ABOUT THIS TASK:
All that is wanted is the exact text of each line from the one with "Return results in <instances>...</instances>. Give" to the close of the listing, ends included.
───── DATA SHOWN
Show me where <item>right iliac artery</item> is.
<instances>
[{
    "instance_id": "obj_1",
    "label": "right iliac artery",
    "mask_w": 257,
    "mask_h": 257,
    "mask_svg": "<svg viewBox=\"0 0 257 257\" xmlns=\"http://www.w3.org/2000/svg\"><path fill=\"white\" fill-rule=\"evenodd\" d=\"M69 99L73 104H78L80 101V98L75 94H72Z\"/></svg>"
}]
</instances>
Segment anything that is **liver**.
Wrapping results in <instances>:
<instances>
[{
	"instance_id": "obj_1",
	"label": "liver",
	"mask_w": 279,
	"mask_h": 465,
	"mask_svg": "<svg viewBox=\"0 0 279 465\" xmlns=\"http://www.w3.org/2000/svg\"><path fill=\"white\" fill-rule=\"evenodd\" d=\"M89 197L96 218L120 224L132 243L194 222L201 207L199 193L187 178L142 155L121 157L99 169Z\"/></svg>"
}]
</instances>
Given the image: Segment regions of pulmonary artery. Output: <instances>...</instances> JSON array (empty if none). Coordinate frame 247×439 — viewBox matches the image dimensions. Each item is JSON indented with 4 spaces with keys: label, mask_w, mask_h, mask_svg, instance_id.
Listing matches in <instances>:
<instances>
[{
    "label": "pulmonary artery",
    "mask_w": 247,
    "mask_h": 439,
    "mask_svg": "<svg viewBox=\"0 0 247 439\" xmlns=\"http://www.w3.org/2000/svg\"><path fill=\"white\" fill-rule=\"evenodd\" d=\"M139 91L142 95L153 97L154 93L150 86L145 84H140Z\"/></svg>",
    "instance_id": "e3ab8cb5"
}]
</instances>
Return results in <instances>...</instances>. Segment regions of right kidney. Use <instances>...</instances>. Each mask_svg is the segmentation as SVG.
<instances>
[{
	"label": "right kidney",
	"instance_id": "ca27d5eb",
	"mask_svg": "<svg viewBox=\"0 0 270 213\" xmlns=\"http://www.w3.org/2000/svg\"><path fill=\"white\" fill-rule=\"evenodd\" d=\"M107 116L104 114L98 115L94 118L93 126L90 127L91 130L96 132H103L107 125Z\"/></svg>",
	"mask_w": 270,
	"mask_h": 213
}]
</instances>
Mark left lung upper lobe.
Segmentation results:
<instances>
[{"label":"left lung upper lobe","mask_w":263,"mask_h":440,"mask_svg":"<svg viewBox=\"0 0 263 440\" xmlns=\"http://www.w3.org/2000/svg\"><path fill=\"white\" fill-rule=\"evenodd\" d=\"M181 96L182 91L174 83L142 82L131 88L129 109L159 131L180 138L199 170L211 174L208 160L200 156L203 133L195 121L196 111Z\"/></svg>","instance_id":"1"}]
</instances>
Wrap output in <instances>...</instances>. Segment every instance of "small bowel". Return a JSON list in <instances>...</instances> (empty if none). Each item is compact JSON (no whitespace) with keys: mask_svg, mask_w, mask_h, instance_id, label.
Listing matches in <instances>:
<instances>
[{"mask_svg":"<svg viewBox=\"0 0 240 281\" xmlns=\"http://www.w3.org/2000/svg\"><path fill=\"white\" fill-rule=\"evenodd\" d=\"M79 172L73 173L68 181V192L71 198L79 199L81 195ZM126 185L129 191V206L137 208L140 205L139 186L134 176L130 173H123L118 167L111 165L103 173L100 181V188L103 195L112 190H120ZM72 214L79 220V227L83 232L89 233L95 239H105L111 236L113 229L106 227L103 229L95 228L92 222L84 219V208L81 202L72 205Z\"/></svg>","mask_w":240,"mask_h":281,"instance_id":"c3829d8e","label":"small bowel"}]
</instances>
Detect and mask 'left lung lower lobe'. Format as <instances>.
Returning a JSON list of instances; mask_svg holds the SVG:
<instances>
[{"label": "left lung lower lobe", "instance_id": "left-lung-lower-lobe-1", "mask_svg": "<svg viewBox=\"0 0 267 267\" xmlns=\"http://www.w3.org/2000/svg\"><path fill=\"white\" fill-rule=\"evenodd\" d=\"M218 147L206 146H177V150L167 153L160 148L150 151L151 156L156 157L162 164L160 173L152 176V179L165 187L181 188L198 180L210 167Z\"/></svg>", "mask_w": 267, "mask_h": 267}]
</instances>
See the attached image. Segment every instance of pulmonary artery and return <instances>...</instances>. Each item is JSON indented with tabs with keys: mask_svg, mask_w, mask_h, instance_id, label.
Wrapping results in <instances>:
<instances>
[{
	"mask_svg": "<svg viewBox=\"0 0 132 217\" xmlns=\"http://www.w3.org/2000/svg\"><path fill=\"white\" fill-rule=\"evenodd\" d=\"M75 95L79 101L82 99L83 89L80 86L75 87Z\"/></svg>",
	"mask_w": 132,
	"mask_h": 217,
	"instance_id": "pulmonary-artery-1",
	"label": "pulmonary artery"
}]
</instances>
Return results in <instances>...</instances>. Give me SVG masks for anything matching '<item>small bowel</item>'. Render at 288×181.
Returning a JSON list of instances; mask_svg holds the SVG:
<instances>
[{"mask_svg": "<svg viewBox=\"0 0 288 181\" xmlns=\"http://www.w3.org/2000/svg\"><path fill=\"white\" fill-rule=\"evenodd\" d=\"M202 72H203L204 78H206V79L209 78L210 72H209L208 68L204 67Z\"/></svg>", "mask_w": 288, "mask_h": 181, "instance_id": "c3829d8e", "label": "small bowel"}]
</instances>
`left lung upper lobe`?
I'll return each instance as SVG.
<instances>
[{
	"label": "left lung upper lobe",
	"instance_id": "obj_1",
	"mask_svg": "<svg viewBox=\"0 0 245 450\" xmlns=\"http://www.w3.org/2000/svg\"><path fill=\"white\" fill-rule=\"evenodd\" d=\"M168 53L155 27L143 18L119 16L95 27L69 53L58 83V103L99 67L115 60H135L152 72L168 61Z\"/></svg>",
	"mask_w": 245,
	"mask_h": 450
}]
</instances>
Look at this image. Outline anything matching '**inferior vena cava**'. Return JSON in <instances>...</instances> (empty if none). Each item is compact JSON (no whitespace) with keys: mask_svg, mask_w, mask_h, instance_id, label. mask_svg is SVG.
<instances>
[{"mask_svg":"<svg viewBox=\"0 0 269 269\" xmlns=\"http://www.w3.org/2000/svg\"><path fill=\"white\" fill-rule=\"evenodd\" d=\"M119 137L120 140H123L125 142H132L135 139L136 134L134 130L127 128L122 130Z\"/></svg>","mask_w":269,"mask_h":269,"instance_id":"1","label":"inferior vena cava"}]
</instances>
──────────
REPLY:
Return results in <instances>...</instances>. Give me SVG masks for anything matching '<item>small bowel</item>'. Render at 288×181.
Returning a JSON list of instances; mask_svg holds the SVG:
<instances>
[{"mask_svg": "<svg viewBox=\"0 0 288 181\" xmlns=\"http://www.w3.org/2000/svg\"><path fill=\"white\" fill-rule=\"evenodd\" d=\"M202 72H203L204 78H206V79L209 78L210 72H209L208 68L204 67Z\"/></svg>", "mask_w": 288, "mask_h": 181, "instance_id": "c3829d8e", "label": "small bowel"}]
</instances>
`left lung upper lobe`?
I'll return each instance as SVG.
<instances>
[{
	"label": "left lung upper lobe",
	"instance_id": "obj_1",
	"mask_svg": "<svg viewBox=\"0 0 245 450\" xmlns=\"http://www.w3.org/2000/svg\"><path fill=\"white\" fill-rule=\"evenodd\" d=\"M168 53L155 27L143 18L119 16L95 27L69 53L58 83V103L99 67L115 60H135L152 72L168 61Z\"/></svg>",
	"mask_w": 245,
	"mask_h": 450
}]
</instances>
Look at this image. Outline anything matching '**inferior vena cava**'. Return JSON in <instances>...</instances> (empty if none). Each item is compact JSON (no whitespace) with keys: mask_svg, mask_w, mask_h, instance_id, label. mask_svg is SVG.
<instances>
[{"mask_svg":"<svg viewBox=\"0 0 269 269\" xmlns=\"http://www.w3.org/2000/svg\"><path fill=\"white\" fill-rule=\"evenodd\" d=\"M119 137L120 140H123L125 142H132L135 139L136 134L134 130L127 128L122 130Z\"/></svg>","mask_w":269,"mask_h":269,"instance_id":"1","label":"inferior vena cava"}]
</instances>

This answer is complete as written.